Avant le dîner, je butine de stand en stand mais il est très dur de juger les 2003 (je verrai dans quelques jours que c’est encore plus dur d’imaginer le futur des 2005). Ceux que j’aime déjà, je vais évidemment les aimer, c’est là mon objectivité. La Conseillante 2003, Haut-Bailly, Phelan Ségur, Malartic-Lagravière, sont conformes à ce que j’en attends. Une belle surprise vient de Petit Village que je trouve très bon, de La Lagune et de Lagrange. Le Pichon Comtesse est fidèle à lui-même, c'est-à-dire excellent.
Quand la pièce et les vins se réchauffent, le jugement perd de son acuité. On finit ce périple par un joli Coutet, un Fargues serein et un très beau Sigalas-Rabaud qui éblouissent de leurs couleurs dorées cette dégustation debout.

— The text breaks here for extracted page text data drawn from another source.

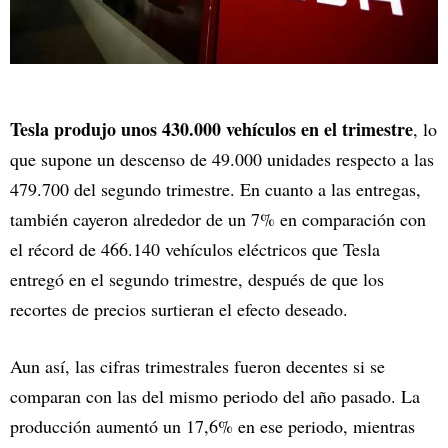
Tesla produjo unos 430.000 vehículos en el trimestre
, lo
que supone un descenso de 49.000 unidades respecto a las
479.700 del segundo trimestre. En cuanto a las entregas,
también cayeron alrededor de un 7% en comparación con
el récord de 466.140 vehículos eléctricos que Tesla
entregó en el segundo trimestre, después de que los
recortes de precios surtieran el efecto deseado.
Aun así, las cifras trimestrales fueron decentes si se
comparan con las del mismo periodo del año pasado. La
producción aumentó un 17,6% en ese periodo, mientras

A table, c’est un florilège. Clos Fourtet 1990 en dit moins que ce que j’espérais, Fourcas-Hosteins 1995 est bien joli, ce qui me fait plaisir, Maucaillou 1996 est timide, Batailley 1998 est indéniablement expressif et charmant. Les papilles sont assez chamboulées, mais c’est à Fargues qu’ira mon amour avec ce Fargues 1990 de réelle maturité qui rappelle à s’y méprendre un bel Yquem. J’ai eu la joie de rencontrer des vignerons amis et d’être à la table d’Alexandre de Lur Saluces. Le baromètre de l’Union des Grands Crus est au beau fixe. Attendons-nous à des prix de primeurs musclés.
Ce sera une bonne excuse pour boire des vins anciens.